Assignment
Pull every line that includes the word "Modern" out of the data below and copy it.

====== Entries provided ======

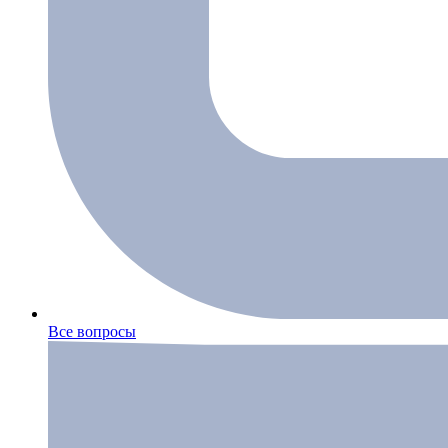
Все вопросы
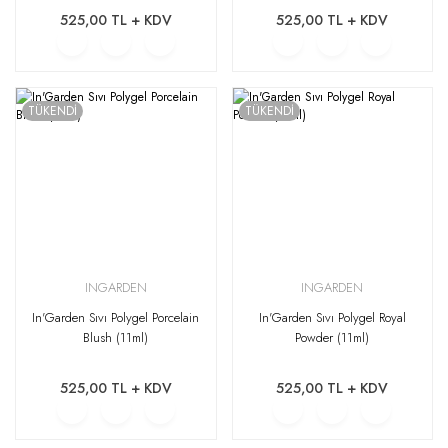
525,00 TL + KDV
525,00 TL + KDV
TÜKENDİ
TÜKENDİ
INGARDEN
INGARDEN
In'Garden Sıvı Polygel Porcelain
In'Garden Sıvı Polygel Royal
Blush (11ml)
Powder (11ml)
525,00 TL + KDV
525,00 TL + KDV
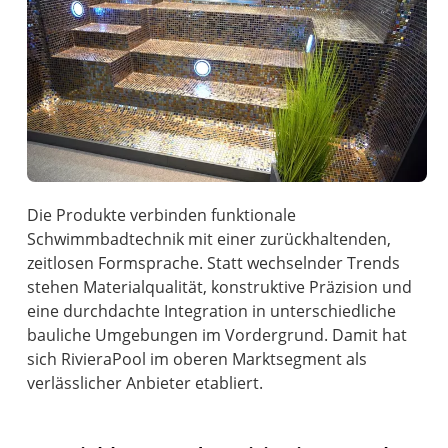
Die Produkte verbinden funktionale
Schwimmbadtechnik mit einer zurückhaltenden,
zeitlosen Formsprache. Statt wechselnder Trends
stehen Materialqualität, konstruktive Präzision und
eine durchdachte Integration in unterschiedliche
bauliche Umgebungen im Vordergrund. Damit hat
sich RivieraPool im oberen Marktsegment als
verlässlicher Anbieter etabliert.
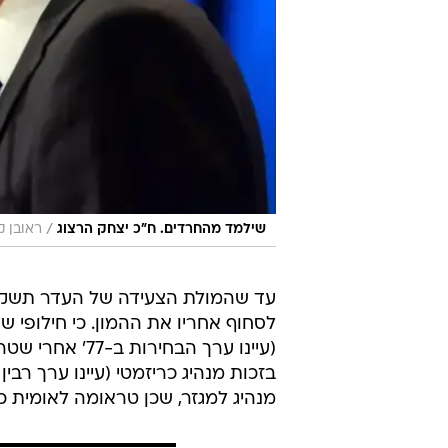
/
שילמד מהחרדים. ח"כ יצחק הרצוג
ראובן ק
עד שהמולת הצעידה של העדר תשקט, 
לסחוף אחריו את ההמון. כי חילופי ש
מנהיג למגזר, שכן טראומה לאומית כ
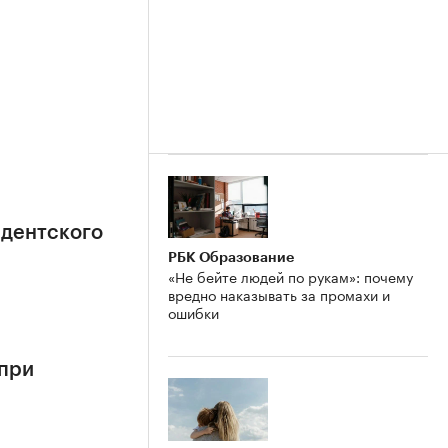
идентского
РБК Образование
«Не бейте людей по рукам»: почему
вредно наказывать за промахи и
ошибки
 при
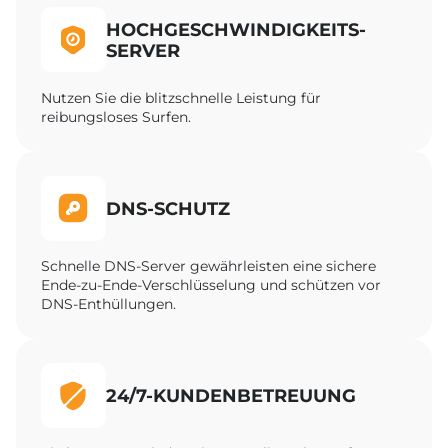
HOCHGESCHWINDIGKEITS-
SERVER
Nutzen Sie die blitzschnelle Leistung für
reibungsloses Surfen.
DNS-SCHUTZ
Schnelle DNS-Server gewährleisten eine sichere
Ende-zu-Ende-Verschlüsselung und schützen vor
DNS-Enthüllungen.
24/7-KUNDENBETREUUNG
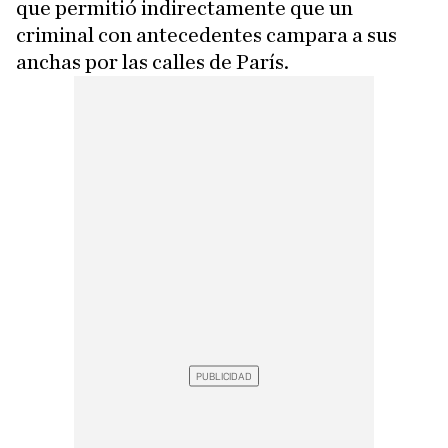
que permitió indirectamente que un
criminal con antecedentes campara a sus
anchas por las calles de París.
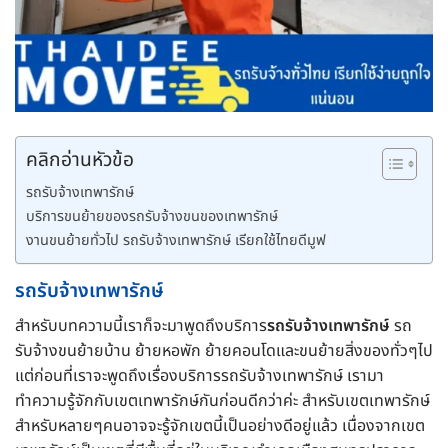
คลิกอ่านหัวข้อ
รถรับจ้างเทพารักษ์
บริการขนย้ายของรถรับจ้างขนของเทพารักษ์
งานขนย้ายทั่วไป รถรับจ้างเทพารักษ์ เรียกใช้ไทยดีมูฟ
รถรับจ้างเทพารักษ์
สำหรับบทความนี้เราก็จะมาพูดถึงบริการ
รถรับจ้างเทพารักษ์
รถ
รับจ้างขนย้ายบ้าน ย้ายหอพัก ย้ายคอนโดและขนย้ายสิ่งของทั่วๆไป
แต่ก่อนที่เราจะพูดถึงเรื่องบริการรถรับจ้างเทพารักษ์ เรามา
ทำความรู้จักกับเขตเทพารักษ์กันก่อนดีกว่าค่ะ สำหรับเขตเทพารักษ์
สำหรับหลายๆคนอาจจะรู้จักเขตนี้เป็นอย่างดีอยู่แล้ว เนื่องจากเขต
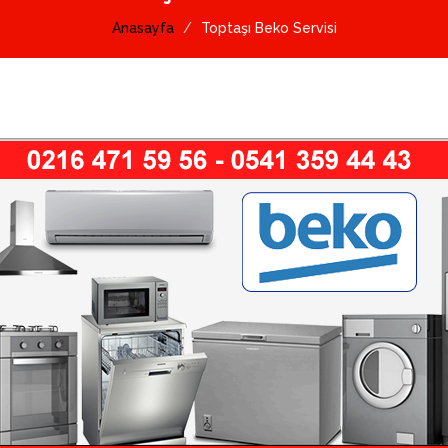
Anasayfa
Toptaşı Beko Servisi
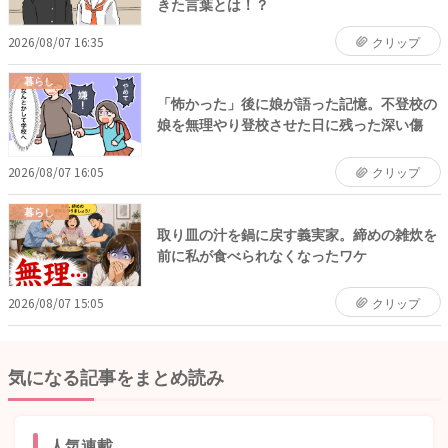
きた言葉とは！？
2026/08/07 16:35
クリップ
暮らし
「怖かった」後に娘が語った記憶。不登校の
娘を無理やり登校させた日に残った深い傷
2026/08/07 16:05
クリップ
暮らし
取り皿の汁を鍋に戻す義実家。締めの雑炊を
前に私が食べられなくなったワケ
2026/08/07 15:05
クリップ
気になる記事をまとめ読み
人気連載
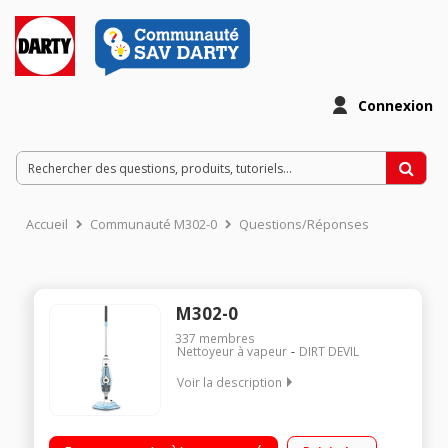
Connexion
Accueil
Communauté M302-0
Questions/Réponses
M302-0
337
membres
Nettoyeur à vapeur
DIRT DEVIL
Voir la description
Balai vapeur avec nettoyeur à main intégré détachable
Puissance 1600 watts - Débit vapeur et de détergent réglables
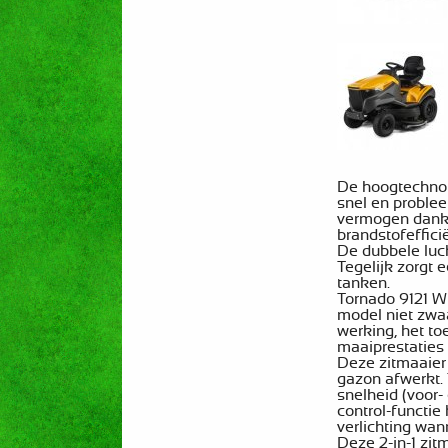
De hoogtechnol
snel en proble
vermogen dankzi
brandstofefficië
De dubbele luc
Tegelijk zorgt 
tanken.
Tornado 9121 W 
model niet zwaa
werking, het to
maaiprestaties 
Deze zitmaaier 
gazon afwerkt. 
snelheid (voor-
control-functie
verlichting wan
Deze 2-in-1 zit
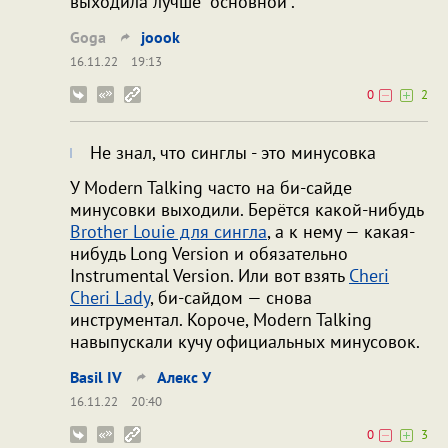
выходила лучше "основной".
Goga
joook
16.11.22
19:13
0
2
Не знал, что синглы - это минусовка
У Modern Talking часто на би-сайде
минусовки выходили. Берётся какой-нибудь
Brother Louie для сингла
, а к нему — какая-
нибудь Long Version и обязательно
Instrumental Version. Или вот взять
Cheri
Cheri Lady
, би-сайдом — снова
инструментал. Короче, Modern Talking
навыпускали кучу официальных минусовок.
Bаsil IV
Алекс У
16.11.22
20:40
0
3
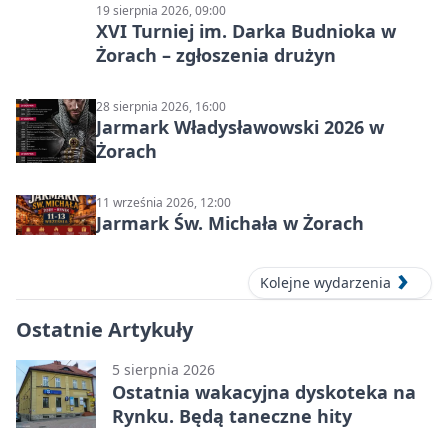
19 sierpnia 2026, 09:00
XVI Turniej im. Darka Budnioka w
Żorach – zgłoszenia drużyn
28 sierpnia 2026, 16:00
Jarmark Władysławowski 2026 w
Żorach
11 września 2026, 12:00
Jarmark Św. Michała w Żorach
Kolejne wydarzenia
Ostatnie Artykuły
5 sierpnia 2026
Ostatnia wakacyjna dyskoteka na
Rynku. Będą taneczne hity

======

Answer below
У Modern Talking часто на би-сайде
инструментал. Короче, Modern Talking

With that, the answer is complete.